In the last few years, some auto manufacturers (like Tesla) and rideshare companies (like Uber) have pursued autonomous or semi-autonomous vehicles in their fleet. Now, according to recent news reports, autonomous vehicle technology could possibly be coming to city buses in the near future. While we all applaud advances that improve people’s lives, we are also reminded that, when malfunctions and mistakes cause accidents, people may be left with life-altering (or life-ending) injuries. If that’s you, be sure you have a knowledgeable Chicago car accident attorney representing you to get you the compensation you need.

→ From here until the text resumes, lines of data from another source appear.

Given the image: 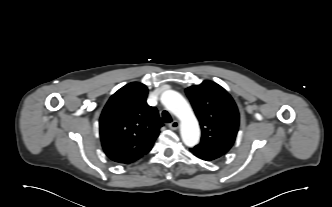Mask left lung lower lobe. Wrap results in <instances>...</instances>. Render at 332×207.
Listing matches in <instances>:
<instances>
[{
	"label": "left lung lower lobe",
	"instance_id": "1",
	"mask_svg": "<svg viewBox=\"0 0 332 207\" xmlns=\"http://www.w3.org/2000/svg\"><path fill=\"white\" fill-rule=\"evenodd\" d=\"M190 152L195 155L196 157L206 160V161H211L214 159L219 158L220 156L214 153L206 152V151H201L195 148H191Z\"/></svg>",
	"mask_w": 332,
	"mask_h": 207
}]
</instances>
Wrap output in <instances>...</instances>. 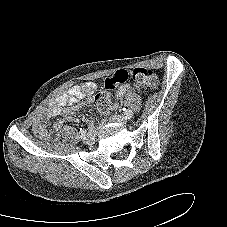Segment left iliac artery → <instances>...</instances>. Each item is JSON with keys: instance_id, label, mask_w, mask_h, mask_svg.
Instances as JSON below:
<instances>
[{"instance_id": "left-iliac-artery-1", "label": "left iliac artery", "mask_w": 227, "mask_h": 227, "mask_svg": "<svg viewBox=\"0 0 227 227\" xmlns=\"http://www.w3.org/2000/svg\"><path fill=\"white\" fill-rule=\"evenodd\" d=\"M123 111H124V115L125 116H131V115H133V112L130 109L123 108Z\"/></svg>"}]
</instances>
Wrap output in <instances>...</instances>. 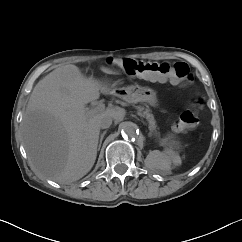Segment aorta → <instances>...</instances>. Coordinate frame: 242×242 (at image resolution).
Returning <instances> with one entry per match:
<instances>
[{"instance_id":"aorta-1","label":"aorta","mask_w":242,"mask_h":242,"mask_svg":"<svg viewBox=\"0 0 242 242\" xmlns=\"http://www.w3.org/2000/svg\"><path fill=\"white\" fill-rule=\"evenodd\" d=\"M122 133L128 138H136L139 134L138 127L133 122H126L122 128Z\"/></svg>"}]
</instances>
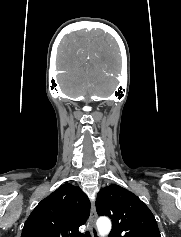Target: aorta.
I'll list each match as a JSON object with an SVG mask.
<instances>
[{
    "mask_svg": "<svg viewBox=\"0 0 181 237\" xmlns=\"http://www.w3.org/2000/svg\"><path fill=\"white\" fill-rule=\"evenodd\" d=\"M98 231L101 236H106L111 230V222L107 217H100L97 220Z\"/></svg>",
    "mask_w": 181,
    "mask_h": 237,
    "instance_id": "1",
    "label": "aorta"
}]
</instances>
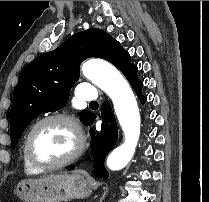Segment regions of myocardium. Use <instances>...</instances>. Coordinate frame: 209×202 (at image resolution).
Listing matches in <instances>:
<instances>
[{
	"instance_id": "f54148a6",
	"label": "myocardium",
	"mask_w": 209,
	"mask_h": 202,
	"mask_svg": "<svg viewBox=\"0 0 209 202\" xmlns=\"http://www.w3.org/2000/svg\"><path fill=\"white\" fill-rule=\"evenodd\" d=\"M49 121H59L69 126L76 136V145L73 151L67 157L54 163L44 164L38 162L33 157L31 153L30 143H31L32 135L36 131V129L42 124ZM84 149H85V135L81 125L74 117L65 113H52L38 119L28 130L23 144V152L25 154L27 161L30 163L31 166H33L35 169L39 171H51V170L64 168L65 166L76 161L82 155Z\"/></svg>"
}]
</instances>
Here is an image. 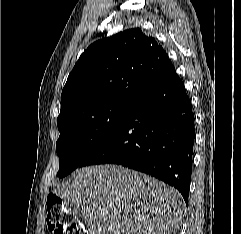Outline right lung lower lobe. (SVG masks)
Wrapping results in <instances>:
<instances>
[{"instance_id":"98d812e1","label":"right lung lower lobe","mask_w":241,"mask_h":234,"mask_svg":"<svg viewBox=\"0 0 241 234\" xmlns=\"http://www.w3.org/2000/svg\"><path fill=\"white\" fill-rule=\"evenodd\" d=\"M192 106L175 69L133 102L80 167L123 165L177 188L188 204L194 144Z\"/></svg>"}]
</instances>
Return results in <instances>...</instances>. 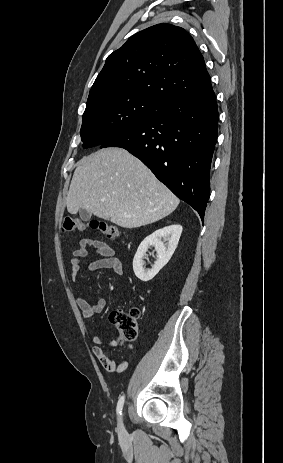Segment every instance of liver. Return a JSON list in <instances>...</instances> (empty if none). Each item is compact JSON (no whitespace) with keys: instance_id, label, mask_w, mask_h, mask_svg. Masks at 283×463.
I'll list each match as a JSON object with an SVG mask.
<instances>
[{"instance_id":"1","label":"liver","mask_w":283,"mask_h":463,"mask_svg":"<svg viewBox=\"0 0 283 463\" xmlns=\"http://www.w3.org/2000/svg\"><path fill=\"white\" fill-rule=\"evenodd\" d=\"M180 200L136 157L106 148L83 157L67 194L70 214L85 209L124 228L152 224L171 214Z\"/></svg>"}]
</instances>
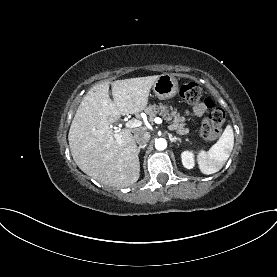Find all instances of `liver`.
<instances>
[{
    "label": "liver",
    "instance_id": "obj_1",
    "mask_svg": "<svg viewBox=\"0 0 277 277\" xmlns=\"http://www.w3.org/2000/svg\"><path fill=\"white\" fill-rule=\"evenodd\" d=\"M158 77L104 82L85 95L68 134L72 157L85 174L117 188L137 182L140 163L136 141L129 129L114 132L109 125L121 115L143 111ZM110 85L114 101L109 97Z\"/></svg>",
    "mask_w": 277,
    "mask_h": 277
}]
</instances>
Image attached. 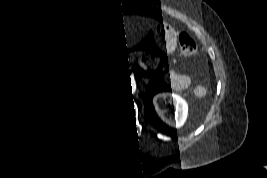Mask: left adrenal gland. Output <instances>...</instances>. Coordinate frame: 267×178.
I'll return each instance as SVG.
<instances>
[{"label":"left adrenal gland","mask_w":267,"mask_h":178,"mask_svg":"<svg viewBox=\"0 0 267 178\" xmlns=\"http://www.w3.org/2000/svg\"><path fill=\"white\" fill-rule=\"evenodd\" d=\"M151 80H155V79L154 78L153 79H151V78H145L144 79L145 85H148L149 81H151Z\"/></svg>","instance_id":"left-adrenal-gland-1"}]
</instances>
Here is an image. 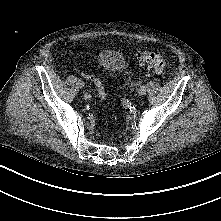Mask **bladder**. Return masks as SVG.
Masks as SVG:
<instances>
[{
	"label": "bladder",
	"mask_w": 221,
	"mask_h": 221,
	"mask_svg": "<svg viewBox=\"0 0 221 221\" xmlns=\"http://www.w3.org/2000/svg\"><path fill=\"white\" fill-rule=\"evenodd\" d=\"M101 67L111 75H118L124 69V59L120 53L113 50H105L99 55Z\"/></svg>",
	"instance_id": "obj_1"
}]
</instances>
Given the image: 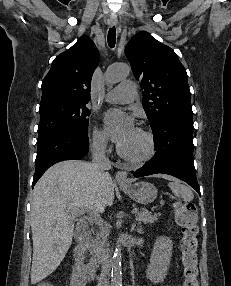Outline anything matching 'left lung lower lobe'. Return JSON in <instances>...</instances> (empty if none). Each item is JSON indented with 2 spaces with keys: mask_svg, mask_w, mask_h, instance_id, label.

Back in November, the Wall Street Journal reported that the Port Authority of New York and New Jersey was planning to spend roughly $5 million on an autonomous pilot program. The hope is eventually to utilize autonomous buses in the Lincoln Tunnel’s exclusive bus lane. This technology, according to Port Authority estimates, “could allow for 200 more buses to run during each morning weekday rush,” providing a ride for an extra 10,000 commuters from New Jersey to Manhattan.
In other cities, self-driving buses are already in operation. Jacksonville, Florida and Las Vegas each have self-driving shuttles that run in special shuttle-only lanes. In Gainesville, Florida, the city is already testing driverless shuttle buses that, if all goes according to plan, would run on the city’s streets and roads before the end of 2020. Gainesville would be the first city to have autonomous buses on its roads in the United States, according to a WUFT report.